There is no value in storing documents electronically unless we can find the information we want later.

Since the early days of DOS technical users of PCs helped the retrieval process by organising documents by directories, (or folders in Windows speak). When the more general users of PCs came along they were encouraged to do the same. The metaphor was to think of your disk space as a filing cabinet with folders on your disk drive emulating the folders in the filing cabinet.

As much as the techies tried to encourage this metaphor some users just could not get it. In the same way that some people will have desks at work covered in paper there were users who simply saved their work to wherever the save dialog box was pointing at the time. A common complaint heard by the Help Desk was, ‘I have saved my document but I cannot find it now!’ If the concept of disk folders were understood this complaint would not have been heard.

The computer equivalent to the desk with paper strewn all over it is the repository where all files are stored as a lump. To get information back from a repository one has to use search tools.

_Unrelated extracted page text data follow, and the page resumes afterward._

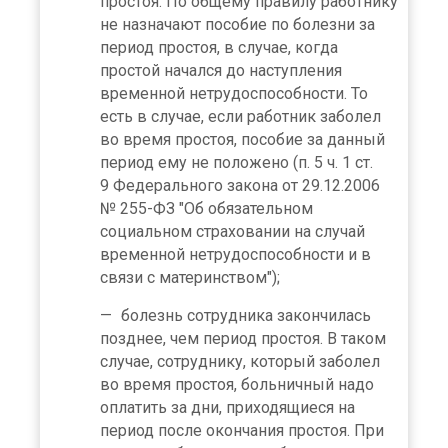
простоя. По общему правилу работнику
не назначают пособие по болезни за
период простоя, в случае, когда
простой начался до наступления
временной нетрудоспособности. То
есть в случае, если работник заболел
во время простоя, пособие за данный
период ему не положено (п. 5 ч. 1 ст.
9 Федерального закона от 29.12.2006
№ 255-ФЗ "Об обязательном
социальном страховании на случай
временной нетрудоспособности и в
связи с материнством");
болезнь сотрудника закончилась
позднее, чем период простоя. В таком
случае, сотруднику, который заболел
во время простоя, больничный надо
оплатить за дни, приходящиеся на
период после окончания простоя. При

At the moment Windows allows users to follow either approach, although in recent versions folders have been de-emphasised. My Documents may be implemented by a folder but it is really a repository. The concept of segmenting My Documents into categories is not one that is followed by most general users of my acquaintance. Similarly the Inbox of the e- mail application is another repository and this tends to get overstuffed as well. The Internet File Cache is a fully blown repository. It is implemented in 4 folders but Windows Explorer will only show one complete set of files, irrespective of the folder you display.

In Windows the Find button is the search tool. In Microsoft Word the search tool is Find on the Tool button hidden within the File – Open dialog.

The World Wide Web is another repository. Searching the web to find the information you want is the top problem for most users. The web is slightly different in that hyperlinks also help us to find information. However, this can have an inherent bias, as the links reflect the personal leanings of the linker or search engine.

There is a major problem with the folder approach and it occurred with the filing cabinet as well. What do you do when a document is relevant to 2 (or more) separate folders? In the filing cabinet an easy solution, if the document was not large, was to photocopy it and place a copy in each of the relevant folders. The computer equivalent is to keep duplicate file copies in different folders. Both these solutions create a maintenance problem. It is easy to update one copy of a document and forget to do the same to another copy.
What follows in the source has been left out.